Re-presentation and suicide rates in emergency department patients who self-harm.

Author information

1
Emergency Care Centre, North Shore Hospital, Takapuna, Auckland, New Zealand. mark.howson@doctors.org.uk

Abstract

OBJECTIVE:

To investigate adult presentations to North Shore Hospital, Auckland, New Zealand, following deliberate self-harm, determine re-presentation and suicide rates and investigate the characteristics of those patients who re-present.

METHODS:

Retrospective review of a cohort of adult patients presenting to North Shore Hospital Emergency Care Centre in Auckland, New Zealand, with deliberate self-harm between 1 January 2001 and 31 August 2002, using data from the National Minimum Data Set and Hospital Discharge Database. The re-presentation rate was calculated as the percentage of patients presenting a second time within 1 year of their index presentation. The suicide rate was calculated as the percentage of patients with a coroner's verdict of suicide within 1 year of their index presentation of deliberate self-harm.

RESULTS:

There were 1055 presentations by 754 people during the presentation period. Of these 754 people, 136 presented for a second time within a year of the index case (136/754 [18.0%, 95% CI 15.5-21.0]).
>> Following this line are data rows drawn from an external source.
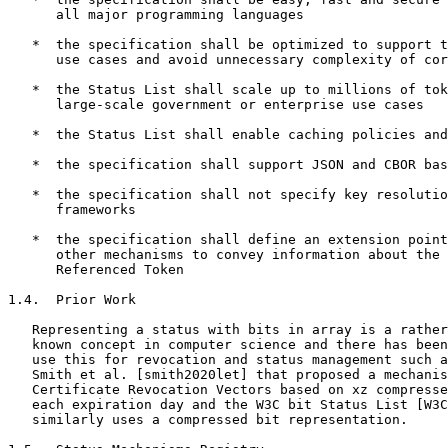
      all major programming languages

   *  the specification shall be optimized to support t
      use cases and avoid unnecessary complexity of cor
   *  the Status List shall scale up to millions of tok
      large-scale government or enterprise use cases

   *  the Status List shall enable caching policies and
   *  the specification shall support JSON and CBOR bas
   *  the specification shall not specify key resolutio
      frameworks

   *  the specification shall define an extension point
      other mechanisms to convey information about the 
      Referenced Token

1.4.  Prior Work

   Representing a status with bits in array is a rather
   known concept in computer science and there has been
   use this for revocation and status management such a
   Smith et al. [smith2020let] that proposed a mechanis
   Certificate Revocation Vectors based on xz compresse
   each expiration day and the W3C bit Status List [W3C
   similarly uses a compressed bit representation.
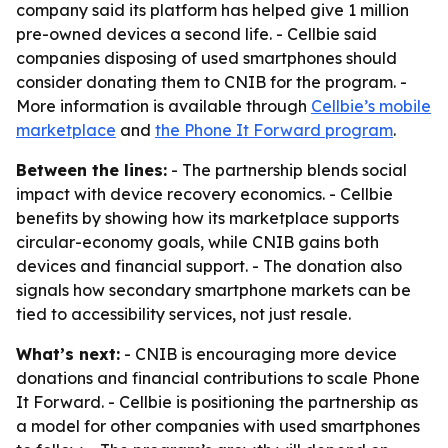
company said its platform has helped give 1 million
pre-owned devices a second life. - Cellbie said
companies disposing of used smartphones should
consider donating them to CNIB for the program. -
More information is available through
Cellbie’s mobile
marketplace
and
the Phone It Forward program
.
Between the lines:
- The partnership blends social
impact with device recovery economics. - Cellbie
benefits by showing how its marketplace supports
circular-economy goals, while CNIB gains both
devices and financial support. - The donation also
signals how secondary smartphone markets can be
tied to accessibility services, not just resale.
What’s next:
- CNIB is encouraging more device
donations and financial contributions to scale Phone
It Forward. - Cellbie is positioning the partnership as
a model for other companies with used smartphones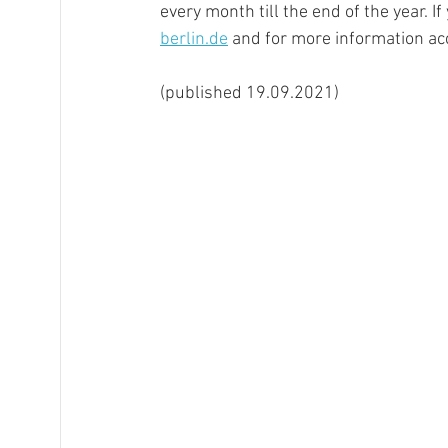
every month till the end of the year. If
berlin.de
 and for more information ac
(published 19.09.2021)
Eight of the seven hundred and fifty-four people went on to commit suicide within 1 year (8/754 [1.1%, 95% CI 0.5-2.1]). Self-poisoning was the most common method of self-harm. Minor tranquillizers were used more commonly in the group who re-presented.

CONCLUSION:

Re-presentation and suicide rates in our study were similar to previously published rates. Further research is needed to identify strategies to reduce re-presentations and excess mortality in all people who deliberately self-harm.